The reformulation of the problem as stated in my comment to the question:

Input: $n$ vectors $X = \{ x_1, \dots, x_n \}$ over $\{0,1\}^m$, $m$ is part of the input

Question: Are there two different subsets $A,B \subseteq X$ such that

$$\sum_{x \in A} x = \sum_{x \in B} x$$

Maybe I should note that one should regard $X,A,B$ as multisets(the vectors must not be unique) and the sums are over $\mathbb{N}$.

I propose to call this problem 2SUBSET-BINARY-VECTOR-SUM due to the fact that we are looking for 2 subsets of binary vectors.

Some observations:

• If $X$ contains one vector multiple times the answer becomes trivial. Let $x_i,x_j \in X$ and $x_i = x_j$. Then $A = \{x_i\}, B = \{x_j\}$ works as witness.

• If one of the vectors in $X$ contains only 0's it is trivial. Let $0 \in X$ be that vector. Then for every $A \subseteq X \setminus \{ 0 \}$ it follows $B = A \cup \{ 0 \}$ is a witness.

• Assume there exists a witness such that $A \subset B$. This implies that every vector that is in $B$ but not in $A$ must consist of zeroes only.

• To subsume the above two points: a witness $A,B$ with $A \subset B$ exists iff at least one of the vectors in $X$ contains only zeroes

• Assume there exists a witness $A,B$ such that $A \cap B \neq \emptyset$. You can remove the common elements in both sets and still have a correct witness.

These points essentialy mean that you are looking for a partition of $X$ into two sets($A \cup B = X$) or three sets.
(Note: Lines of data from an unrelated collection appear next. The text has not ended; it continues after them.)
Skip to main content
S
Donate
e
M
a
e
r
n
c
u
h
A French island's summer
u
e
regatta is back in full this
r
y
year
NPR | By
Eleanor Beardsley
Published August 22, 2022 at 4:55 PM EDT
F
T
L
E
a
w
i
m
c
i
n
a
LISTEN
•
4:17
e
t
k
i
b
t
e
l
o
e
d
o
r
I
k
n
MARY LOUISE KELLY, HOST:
The third set represents the vectors which weren't choosen for either $A$ or $B$. Let $S(n,k)$ be the Stirling numbers of the second kind - the number of ways to partition a set of $n$ objects into $k$ non-empty partitions. Then there are $S(n,3)+S(n,2)$ possible solutions, so brute force isn't feasible here.
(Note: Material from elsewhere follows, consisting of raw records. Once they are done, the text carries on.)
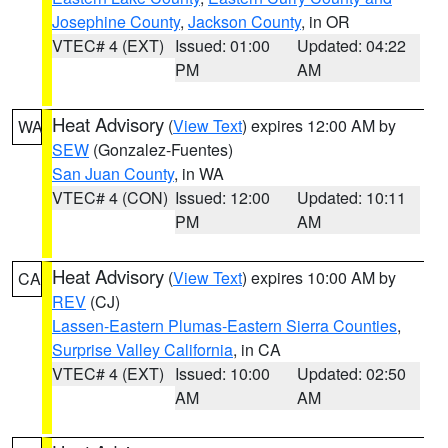
Josephine County
,
Jackson County
, in OR
VTEC# 4 (EXT)
Issued: 01:00
Updated: 04:22
PM
AM
Heat Advisory
(
View Text
) expires 12:00 AM by
WA
SEW
(Gonzalez-Fuentes)
San Juan County
, in WA
VTEC# 4 (CON)
Issued: 12:00
Updated: 10:11
PM
AM
Heat Advisory
(
View Text
) expires 10:00 AM by
CA
REV
(CJ)
Lassen-Eastern Plumas-Eastern Sierra Counties
,
Surprise Valley California
, in CA
VTEC# 4 (EXT)
Issued: 10:00
Updated: 02:50
AM
AM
If you allow the vectors to be over $\mathbb{N}^m$ (2SUBSET-VECTOR-SUM), then we can try to reduce UNIQUE-PARTITION to this problem. Let $m=1$ and simply pass the instance of UNIQUE-PARTITION(if it contains 0, remove it first to avoid trivial solutions). However, this doesn't work since possible solutions $A,B$ don't necessarily contain all input elements:

Consider $\{1,2,3,5\}$. This isn't in UNIQUE-PARTITION but $A=\{1,2\} , B = \{3\}$ in 2SUBSET-VECTOR-SUM. Maybe using $m>1$ we can use the additional vector entries to force $A,B$ to partition the input.